_Your objective_
Repeat every entry below exactly.

[Dataset excerpts]
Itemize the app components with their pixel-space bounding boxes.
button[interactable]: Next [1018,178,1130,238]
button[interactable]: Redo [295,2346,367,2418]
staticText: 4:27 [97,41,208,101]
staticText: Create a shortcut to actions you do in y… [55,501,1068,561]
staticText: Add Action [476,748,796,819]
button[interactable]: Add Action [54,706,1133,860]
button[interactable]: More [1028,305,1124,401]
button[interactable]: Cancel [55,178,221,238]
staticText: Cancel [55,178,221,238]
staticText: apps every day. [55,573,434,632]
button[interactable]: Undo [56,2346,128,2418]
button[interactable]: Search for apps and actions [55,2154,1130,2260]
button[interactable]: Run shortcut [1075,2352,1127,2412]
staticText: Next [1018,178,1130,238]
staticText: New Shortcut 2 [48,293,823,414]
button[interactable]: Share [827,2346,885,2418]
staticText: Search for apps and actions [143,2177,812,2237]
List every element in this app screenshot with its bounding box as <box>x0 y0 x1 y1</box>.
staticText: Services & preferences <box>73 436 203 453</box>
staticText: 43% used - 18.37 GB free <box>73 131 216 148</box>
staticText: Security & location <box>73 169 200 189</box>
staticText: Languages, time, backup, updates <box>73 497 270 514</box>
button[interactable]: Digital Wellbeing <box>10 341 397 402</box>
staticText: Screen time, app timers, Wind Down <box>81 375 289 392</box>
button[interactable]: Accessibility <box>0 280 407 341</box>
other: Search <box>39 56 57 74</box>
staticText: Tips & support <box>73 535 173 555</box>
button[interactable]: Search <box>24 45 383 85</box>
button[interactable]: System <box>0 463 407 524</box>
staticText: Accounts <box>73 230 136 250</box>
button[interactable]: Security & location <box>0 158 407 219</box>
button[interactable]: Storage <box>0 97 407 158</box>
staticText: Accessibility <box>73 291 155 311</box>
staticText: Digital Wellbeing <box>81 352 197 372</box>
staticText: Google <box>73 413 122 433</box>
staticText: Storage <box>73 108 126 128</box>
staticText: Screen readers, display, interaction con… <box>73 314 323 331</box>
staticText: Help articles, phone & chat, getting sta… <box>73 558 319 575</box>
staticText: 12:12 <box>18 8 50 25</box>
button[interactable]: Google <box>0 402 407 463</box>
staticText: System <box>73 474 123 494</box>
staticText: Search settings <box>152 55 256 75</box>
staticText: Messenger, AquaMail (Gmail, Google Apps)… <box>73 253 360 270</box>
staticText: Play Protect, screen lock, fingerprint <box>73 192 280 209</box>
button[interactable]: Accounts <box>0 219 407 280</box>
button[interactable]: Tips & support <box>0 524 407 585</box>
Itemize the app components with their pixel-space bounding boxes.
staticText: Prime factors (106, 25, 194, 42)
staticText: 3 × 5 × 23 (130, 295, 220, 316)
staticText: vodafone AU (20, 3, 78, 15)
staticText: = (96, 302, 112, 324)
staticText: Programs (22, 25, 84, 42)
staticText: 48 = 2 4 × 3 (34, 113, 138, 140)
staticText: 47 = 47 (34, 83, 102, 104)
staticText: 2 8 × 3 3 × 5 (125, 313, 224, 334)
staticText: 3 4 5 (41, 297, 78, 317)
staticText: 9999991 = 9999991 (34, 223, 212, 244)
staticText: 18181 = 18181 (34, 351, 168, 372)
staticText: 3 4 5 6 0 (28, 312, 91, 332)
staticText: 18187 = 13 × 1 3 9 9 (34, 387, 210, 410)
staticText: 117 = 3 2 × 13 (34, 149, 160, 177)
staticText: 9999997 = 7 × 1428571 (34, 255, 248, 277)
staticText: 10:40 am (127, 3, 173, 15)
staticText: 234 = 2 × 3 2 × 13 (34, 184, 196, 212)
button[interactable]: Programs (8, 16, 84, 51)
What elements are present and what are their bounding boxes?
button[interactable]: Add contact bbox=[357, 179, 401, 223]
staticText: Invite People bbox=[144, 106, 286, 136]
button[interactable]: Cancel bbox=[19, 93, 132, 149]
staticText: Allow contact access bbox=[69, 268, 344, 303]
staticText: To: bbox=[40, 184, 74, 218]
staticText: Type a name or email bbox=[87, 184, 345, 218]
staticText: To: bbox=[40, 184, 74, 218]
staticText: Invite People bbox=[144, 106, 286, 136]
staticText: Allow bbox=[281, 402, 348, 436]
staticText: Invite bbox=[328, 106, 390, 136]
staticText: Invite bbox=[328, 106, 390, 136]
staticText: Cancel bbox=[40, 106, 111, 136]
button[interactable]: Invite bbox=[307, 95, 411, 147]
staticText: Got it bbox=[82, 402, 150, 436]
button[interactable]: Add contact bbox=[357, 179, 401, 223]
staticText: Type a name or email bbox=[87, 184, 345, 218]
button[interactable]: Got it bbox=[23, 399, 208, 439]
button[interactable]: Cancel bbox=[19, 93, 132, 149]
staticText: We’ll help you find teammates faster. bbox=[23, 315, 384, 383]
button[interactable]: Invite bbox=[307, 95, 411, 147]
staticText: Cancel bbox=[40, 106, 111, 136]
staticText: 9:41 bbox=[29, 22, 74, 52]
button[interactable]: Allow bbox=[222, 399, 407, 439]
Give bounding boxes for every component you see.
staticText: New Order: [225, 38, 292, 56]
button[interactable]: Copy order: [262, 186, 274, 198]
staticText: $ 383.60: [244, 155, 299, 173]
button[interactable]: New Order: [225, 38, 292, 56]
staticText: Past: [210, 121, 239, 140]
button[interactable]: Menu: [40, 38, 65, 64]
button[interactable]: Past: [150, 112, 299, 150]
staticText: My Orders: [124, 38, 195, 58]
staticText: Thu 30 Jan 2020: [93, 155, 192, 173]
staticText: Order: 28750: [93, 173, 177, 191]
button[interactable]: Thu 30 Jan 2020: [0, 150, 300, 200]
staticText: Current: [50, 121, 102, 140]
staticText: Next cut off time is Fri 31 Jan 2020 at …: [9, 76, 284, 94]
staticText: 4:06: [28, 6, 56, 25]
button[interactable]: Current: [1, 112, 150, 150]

_Exercise response_
Itemize the app components with their pixel-space bounding boxes.
button[interactable]: Next [1018,178,1130,238]
button[interactable]: Redo [295,2346,367,2418]
staticText: 4:27 [97,41,208,101]
staticText: Create a shortcut to actions you do in y… [55,501,1068,561]
staticText: Add Action [476,748,796,819]
button[interactable]: Add Action [54,706,1133,860]
button[interactable]: More [1028,305,1124,401]
button[interactable]: Cancel [55,178,221,238]
staticText: Cancel [55,178,221,238]
staticText: apps every day. [55,573,434,632]
button[interactable]: Undo [56,2346,128,2418]
button[interactable]: Search for apps and actions [55,2154,1130,2260]
button[interactable]: Run shortcut [1075,2352,1127,2412]
staticText: Next [1018,178,1130,238]
staticText: New Shortcut 2 [48,293,823,414]
button[interactable]: Share [827,2346,885,2418]
staticText: Search for apps and actions [143,2177,812,2237]
List every element in this app screenshot with its bounding box as <box>x0 y0 x1 y1</box>.
staticText: Services & preferences <box>73 436 203 453</box>
staticText: 43% used - 18.37 GB free <box>73 131 216 148</box>
staticText: Security & location <box>73 169 200 189</box>
staticText: Languages, time, backup, updates <box>73 497 270 514</box>
button[interactable]: Digital Wellbeing <box>10 341 397 402</box>
staticText: Screen time, app timers, Wind Down <box>81 375 289 392</box>
button[interactable]: Accessibility <box>0 280 407 341</box>
other: Search <box>39 56 57 74</box>
staticText: Tips & support <box>73 535 173 555</box>
button[interactable]: Search <box>24 45 383 85</box>
button[interactable]: System <box>0 463 407 524</box>
staticText: Accounts <box>73 230 136 250</box>
button[interactable]: Security & location <box>0 158 407 219</box>
button[interactable]: Storage <box>0 97 407 158</box>
staticText: Accessibility <box>73 291 155 311</box>
staticText: Digital Wellbeing <box>81 352 197 372</box>
staticText: Google <box>73 413 122 433</box>
staticText: Storage <box>73 108 126 128</box>
staticText: Screen readers, display, interaction con… <box>73 314 323 331</box>
staticText: Help articles, phone & chat, getting sta… <box>73 558 319 575</box>
staticText: 12:12 <box>18 8 50 25</box>
button[interactable]: Google <box>0 402 407 463</box>
staticText: System <box>73 474 123 494</box>
staticText: Search settings <box>152 55 256 75</box>
staticText: Messenger, AquaMail (Gmail, Google Apps)… <box>73 253 360 270</box>
staticText: Play Protect, screen lock, fingerprint <box>73 192 280 209</box>
button[interactable]: Accounts <box>0 219 407 280</box>
button[interactable]: Tips & support <box>0 524 407 585</box>
Itemize the app components with their pixel-space bounding boxes.
staticText: Prime factors (106, 25, 194, 42)
staticText: 3 × 5 × 23 (130, 295, 220, 316)
staticText: vodafone AU (20, 3, 78, 15)
staticText: = (96, 302, 112, 324)
staticText: Programs (22, 25, 84, 42)
staticText: 48 = 2 4 × 3 (34, 113, 138, 140)
staticText: 47 = 47 (34, 83, 102, 104)
staticText: 2 8 × 3 3 × 5 (125, 313, 224, 334)
staticText: 3 4 5 (41, 297, 78, 317)
staticText: 9999991 = 9999991 (34, 223, 212, 244)
staticText: 18181 = 18181 (34, 351, 168, 372)
staticText: 3 4 5 6 0 (28, 312, 91, 332)
staticText: 18187 = 13 × 1 3 9 9 (34, 387, 210, 410)
staticText: 117 = 3 2 × 13 (34, 149, 160, 177)
staticText: 9999997 = 7 × 1428571 (34, 255, 248, 277)
staticText: 10:40 am (127, 3, 173, 15)
staticText: 234 = 2 × 3 2 × 13 (34, 184, 196, 212)
button[interactable]: Programs (8, 16, 84, 51)
What elements are present and what are their bounding boxes?
button[interactable]: Add contact bbox=[357, 179, 401, 223]
staticText: Invite People bbox=[144, 106, 286, 136]
button[interactable]: Cancel bbox=[19, 93, 132, 149]
staticText: Allow contact access bbox=[69, 268, 344, 303]
staticText: To: bbox=[40, 184, 74, 218]
staticText: Type a name or email bbox=[87, 184, 345, 218]
staticText: To: bbox=[40, 184, 74, 218]
staticText: Invite People bbox=[144, 106, 286, 136]
staticText: Allow bbox=[281, 402, 348, 436]
staticText: Invite bbox=[328, 106, 390, 136]
staticText: Invite bbox=[328, 106, 390, 136]
staticText: Cancel bbox=[40, 106, 111, 136]
button[interactable]: Invite bbox=[307, 95, 411, 147]
staticText: Got it bbox=[82, 402, 150, 436]
button[interactable]: Add contact bbox=[357, 179, 401, 223]
staticText: Type a name or email bbox=[87, 184, 345, 218]
button[interactable]: Got it bbox=[23, 399, 208, 439]
button[interactable]: Cancel bbox=[19, 93, 132, 149]
staticText: We’ll help you find teammates faster. bbox=[23, 315, 384, 383]
button[interactable]: Invite bbox=[307, 95, 411, 147]
staticText: Cancel bbox=[40, 106, 111, 136]
staticText: 9:41 bbox=[29, 22, 74, 52]
button[interactable]: Allow bbox=[222, 399, 407, 439]
Give bounding boxes for every component you see.
staticText: New Order: [225, 38, 292, 56]
button[interactable]: Copy order: [262, 186, 274, 198]
staticText: $ 383.60: [244, 155, 299, 173]
button[interactable]: New Order: [225, 38, 292, 56]
staticText: Past: [210, 121, 239, 140]
button[interactable]: Menu: [40, 38, 65, 64]
button[interactable]: Past: [150, 112, 299, 150]
staticText: My Orders: [124, 38, 195, 58]
staticText: Thu 30 Jan 2020: [93, 155, 192, 173]
staticText: Order: 28750: [93, 173, 177, 191]
button[interactable]: Thu 30 Jan 2020: [0, 150, 300, 200]
staticText: Current: [50, 121, 102, 140]
staticText: Next cut off time is Fri 31 Jan 2020 at …: [9, 76, 284, 94]
staticText: 4:06: [28, 6, 56, 25]
button[interactable]: Current: [1, 112, 150, 150]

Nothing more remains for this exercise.